Krista Boland had been engaged to her fiance for almost five years. Every time she thought about planning the wedding, life got in the way: She was in nursing school, the couple had two children and her mother died.
Finally, over the summer, she set aside time to plan her wedding to her longtime partner, Jeremy Bourasa. But a few weeks before the big day, a problem came up with the venue and the couple had no place to hold the ceremony.
They looked everywhere and ended up settling on the firehouse in St. Paul Park, Minn., where Bourasa was a firefighter. The chief gave his blessing.
Despite the location of the Sept. 1 wedding, Bourasa said he was not concerned he would get called out on a fire. First, he wasn’t on the clock, and second, there are only a handful of building fires a year in St. Paul Park; most of the other calls are for more minor incidents.
But as the ceremony was finishing up, just after the happy couple began taking wedding photos, a loud call echoed through the firehouse: A nearby house was ablaze.
Bourasa, 39, looked at his bride, and she shook her head “no.”
“I was like, ‘Nope, you’re taking pictures, don’t even think about it,’” she said in an interview.
But then a second call came. The firefighters badly needed backup.
“You could hear the guys on the scene. You could hear the sound of their voice,” Bourasa said.
At that point, Bourasa and his new wife met eyes.

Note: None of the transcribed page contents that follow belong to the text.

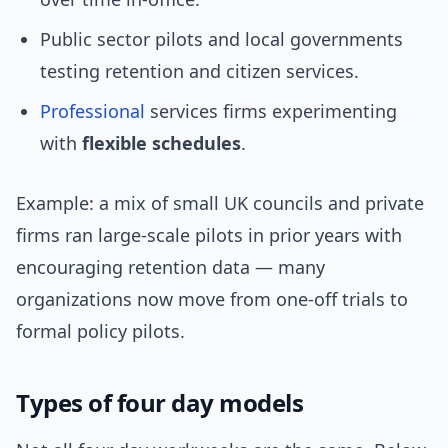
Public sector pilots and local governments
testing retention and citizen services.
Professional
services firms experimenting
with
flexible schedules
.
Example: a mix of small UK councils and private
firms ran large-scale pilots in prior years with
encouraging retention data — many
organizations now move from one-off trials to
formal policy pilots.
Types of four day models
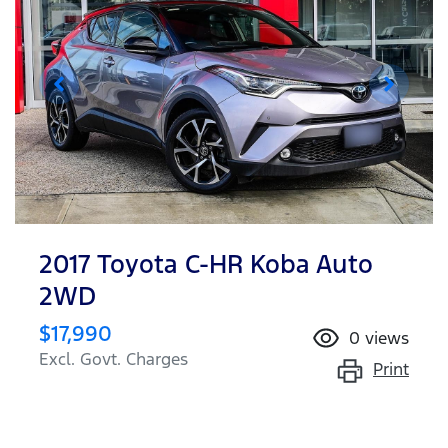
2017 Toyota C-HR Koba Auto
2WD
$17,990
0
views
Excl. Govt. Charges
Print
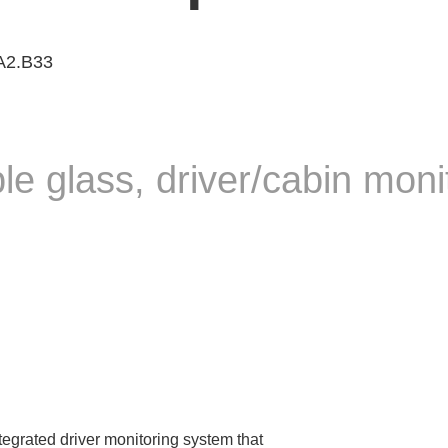
 A2.B33
ble glass, driver/cabin mon
tegrated driver monitoring system that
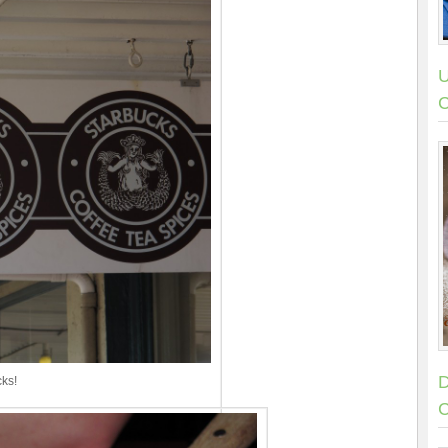
U
C
D
cks!
C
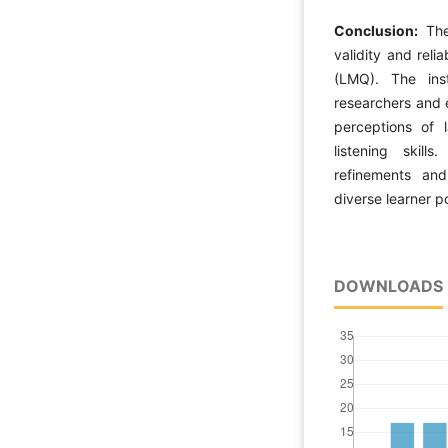
Conclusion:
The
validity and reli
(LMQ). The ins
researchers and 
perceptions of l
listening skill
refinements and
diverse learner p
DOWNLOADS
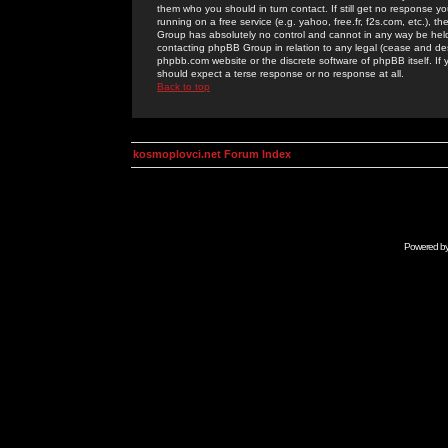
them who you should in turn contact. If still get no response yo
running on a free service (e.g. yahoo, free.fr, f2s.com, etc.)
Group has absolutely no control and cannot in any way be held 
contacting phpBB Group in relation to any legal (cease and desi
phpbb.com website or the discrete software of phpBB itself. If
should expect a terse response or no response at all.
Back to top
kosmoplovci.net Forum Index
Powered b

“She was like, ‘Go. Just go,’” he said.
He yanked off his suspenders, unbuttoned his dress shirt and jumped into his firefighting gear. He hopped on the truck and raced to the house fire.
“He moved faster than I’ve ever seen him go,” she said.
As the engine pulled out of the station, the entire wedding party lined up and waved.
Boland, now Krista Bourasa, 32, said it was an emotional moment for her because it brought to the forefront recent tragedies. Her sister lost her home in a fire. And the ultimate sadness: Her nephew and niece, ages 11 and 9, died in a house fire three years ago.
“Part of why I sent him to that fire is I’ve been there to experience it,” she said.
It also means she feels anxious every time he goes out on a call.
“After what’s happened to our family I’m probably the biggest worry wart ever,” she said. "Every time he goes out to a fire, I’m always worried. You always have that pit in your stomach."
At the scene of the fire, Bourasa saw that the house was fully engulfed in flames. Everyone had escaped safely and without injury. Bourasa helped fight the blaze for two hours. Once it was under control, his captain told him to go back to his wedding. The 150-person reception had been going on for hours at a nearby hall they’d rented.
He raced back to the firehouse, cleaned up and headed straight over.
“The guests did a standing ovation when he came back,” Krista Bourasa said. “It was really cool.”
Her new husband jumped right into the party.
“He was exhausted, but he didn’t even show it,” she said. “He celebrated the night and had a fantastic time.”